Most of my "online" projects (including this blog) use what I call the DLAPS stack which can be summarised as the following:
- Docker
- Linux
- Apache
- Program
- SQLite
Alternatively if deploying straight onto bare metal the SLAPS stack also works and rolls off the tongue much better. However, because most deployments don't use that it'll have to be DLAPS. Essentially it is a variation of the classic LAMP stack but using SQLite instead of MySQL and Docker as a virtualisation layer.
Why Docker? Because it runs anywhere and you can run anything in it. Not to sound too much like their marketing copy but it's true. Also great for avoiding testing in prod.
Linux technically occurs in two places in this stack. That is, whatever bare metal machine Docker and Apache are running on and in whatever Docker container(s) are running. The most honest reason for using it is quite frankly why would you ever use anything else on a server (at least definitely not Windows), also the widest adoption, most support etc.
Any reverse proxy could fulfill the role of Apache (nginx, Caddy, etc.), however I have the most experience with Apache so it'll have to stay that way. Like I said earlier this was based on the LAMP stack so I have to be somewhat faithful to the original when coming up with a formal de jure version of it.

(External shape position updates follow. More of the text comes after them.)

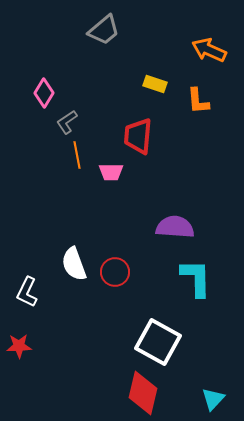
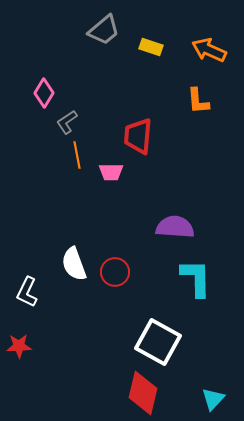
yellow rectangle: moved 4 px left, 37 px up
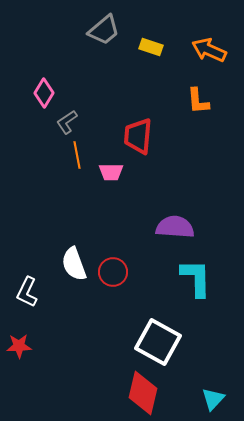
red circle: moved 2 px left
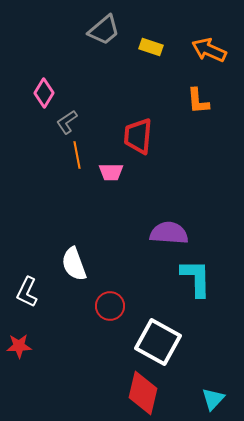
purple semicircle: moved 6 px left, 6 px down
red circle: moved 3 px left, 34 px down
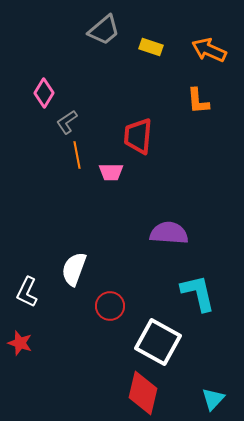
white semicircle: moved 5 px down; rotated 40 degrees clockwise
cyan L-shape: moved 2 px right, 15 px down; rotated 12 degrees counterclockwise
red star: moved 1 px right, 3 px up; rotated 20 degrees clockwise
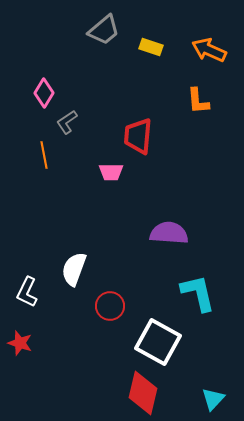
orange line: moved 33 px left
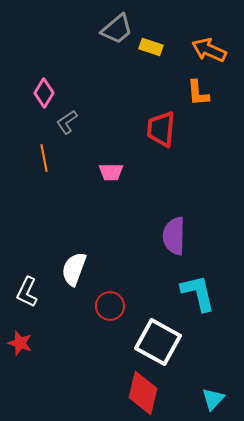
gray trapezoid: moved 13 px right, 1 px up
orange L-shape: moved 8 px up
red trapezoid: moved 23 px right, 7 px up
orange line: moved 3 px down
purple semicircle: moved 5 px right, 3 px down; rotated 93 degrees counterclockwise
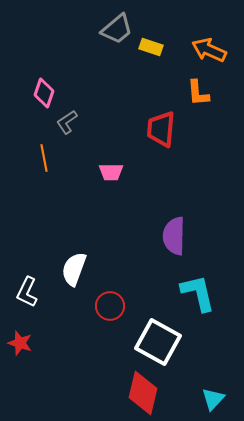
pink diamond: rotated 12 degrees counterclockwise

As for the program part this could really be anything. It doesn't have to communicate with the internet as such, thus the Apache part would then be redundant. The reason for choosing program over Python or Perl etc. is because I also write Go - goputer and Chime. While only the latter is internet based I do want to write some more Go based web stuff in the future (probably using templ), or even any other language.
Finally, SQLite. Probably the best database out there. If anything I was doing needed maybe a slightly larger feature-set I would probably switch to PostgresSQL seeming as that's what I've been taught to use at university. SQLite is lightweight, easy to deploy, and could probably run on a little Arduino (a library exists for running it on an ESP32, which is a slightly beefier micro-controller) with some minor changes. TLDR; it runs literally everywhere and is good for the vast majority of use cases.
To conclude in a world of "serverless" this and that it's nice to have something that's deployable on a real machine, because lets face it that Cloudflare free tier (which admittedly I use myself for my EarthMC dashboard) isn't going to last once your app starts getting traction and you need actual performance, not that that'll ever happen anyway so you might as well stick to a tiny VPS and call it a day.